Unpredictable Schedules Burden Direct-Care Workers, Researchers Say
Low-wage workers, including certified nursing assistants, are burdened by having to work unpredictable part-time hours, a new book argues.
In Unequal Time: Gender, Class, and Family in Employment Schedules, Dan Clawson and Naomi Gerstel, sociology professors at the University of Massachusetts, Amherst, argue that work schedules have become “chronically unpredictable” for millions of Americans.
This unpredictability is particularly pronounced among low-wage workers. It can have an adverse effect on these workers’ wages, work-family balance, and mental health, Clawson and Gerstel argue.
The health care sector is particularly susceptible to unpredictable scheduling. At one “high-end nursing home,” one out of every three shifts did not play out according to the schedule, the authors found.

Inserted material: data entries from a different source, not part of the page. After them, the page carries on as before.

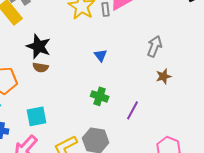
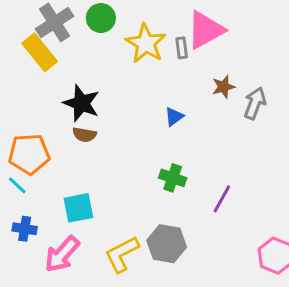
blue triangle: (101, 55) -> (174, 117), turned 32
brown star: (164, 76) -> (223, 87), moved

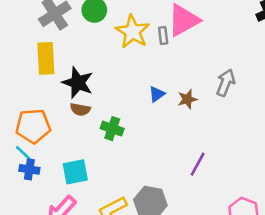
yellow rectangle: (40, 52) -> (46, 58), moved, turned 36
brown star: (223, 87) -> (187, 99), moved
green cross: (173, 178) -> (112, 129), moved
blue cross: (25, 229) -> (29, 169), moved

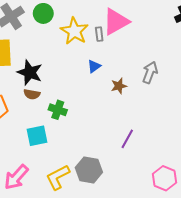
blue triangle: (157, 94) -> (94, 66), moved
cyan square: (75, 172) -> (37, 136), moved

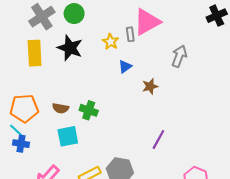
yellow star: (74, 31) -> (111, 42), moved, size x0.6
black star: (30, 72) -> (70, 48), moved
gray arrow: (150, 72) -> (179, 56), moved
brown semicircle: (32, 94) -> (61, 108), moved

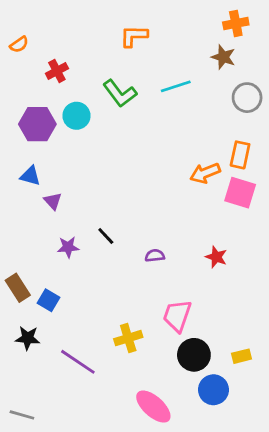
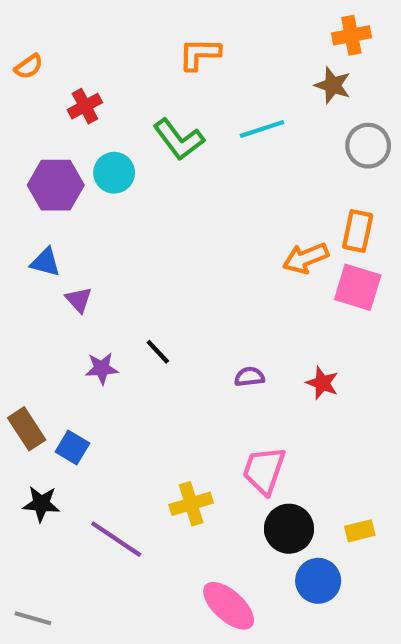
purple semicircle: (155, 256) -> (249, 377), moved

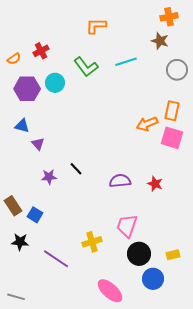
orange semicircle: (29, 67) -> (14, 59), moved
purple semicircle: (249, 377) -> (120, 181), size x1.5

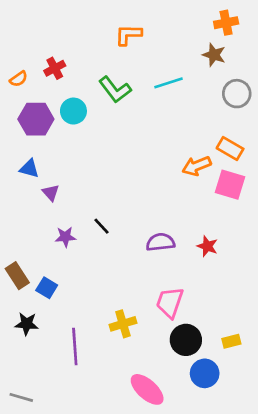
orange rectangle: (172, 111) -> (230, 148), turned -72
purple line: (56, 259) -> (75, 347), turned 52

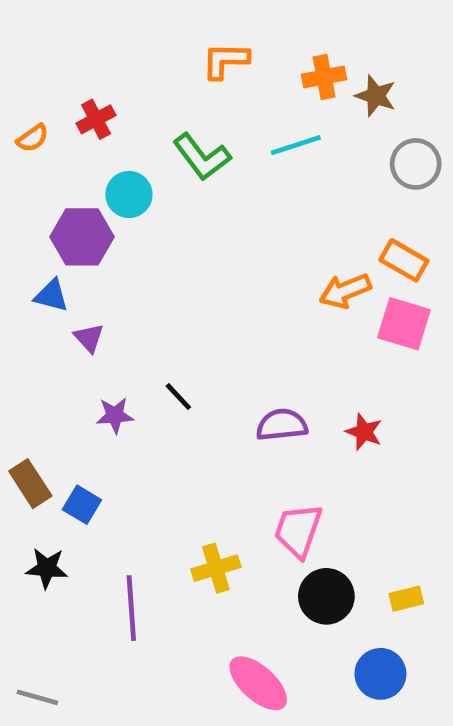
orange cross: (226, 23) -> (324, 77), moved
purple hexagon: (36, 119) -> (82, 237), moved
blue circle: (205, 373) -> (380, 674), moved

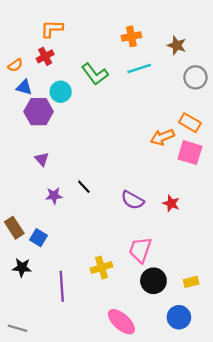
orange L-shape: (225, 61) -> (52, 29), moved
orange cross: (324, 77) -> (131, 36), moved
blue triangle: (51, 296) -> (24, 87), moved
purple semicircle: (282, 425) -> (132, 200), turned -145

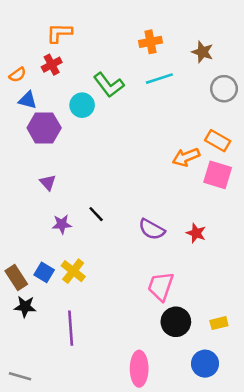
cyan circle: (61, 92) -> (82, 105), moved
brown rectangle: (14, 228) -> (16, 277), moved
yellow cross: (102, 267) -> (73, 271), moved, turned -35
pink ellipse: (121, 322) -> (139, 369), turned 48

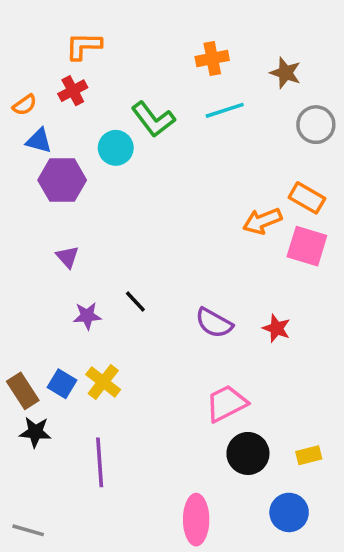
pink trapezoid: (161, 286) -> (227, 403), turned 44

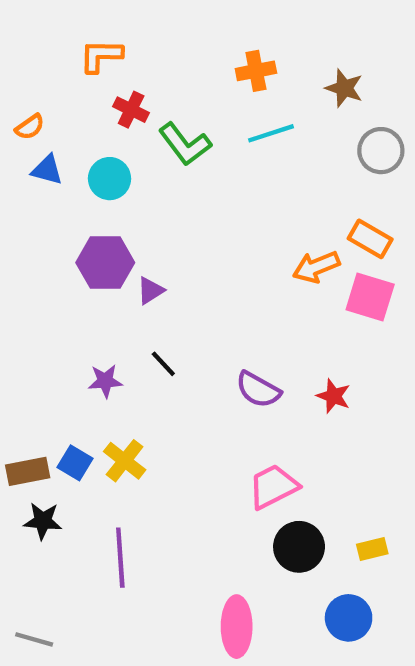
red cross: (73, 91) -> (131, 110), moved, turned -36
cyan circle: (116, 148) -> (110, 179), moved
purple hexagon: (62, 180) -> (105, 263), moved
purple triangle: (67, 257) -> (150, 291), moved, turned 40
brown rectangle: (23, 391) -> (28, 471), turned -68

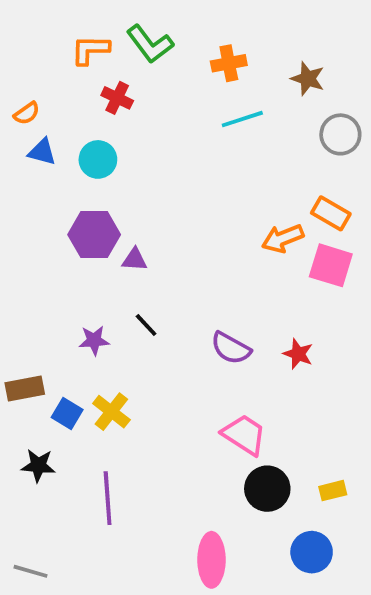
green L-shape: (185, 144) -> (150, 44), moved
purple triangle: (150, 291) -> (134, 260), turned 36
brown rectangle: (28, 471) -> (25, 389), moved
pink trapezoid: (273, 487) -> (244, 435), turned 60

The part-time nature of low-wage jobs, such as direct-care work, also burdens workers, the authors wrote. “In interviews for our book, over and over we heard $10-an-hour nursing assistants say they wanted extra hours,” Clawson and Gerstel wrote in an October 10 American Prospect article.
The unwanted part-time nature of direct-care jobs is frequently cited as a barrier to recruitment, as well as a reason for high turnover within the field.
Unfortunately, “unpredictability [is] the new normal” for many workers in the U.S., Clawson and Gerstel write — “especially among those who earn low wages, especially women and especially women of color.”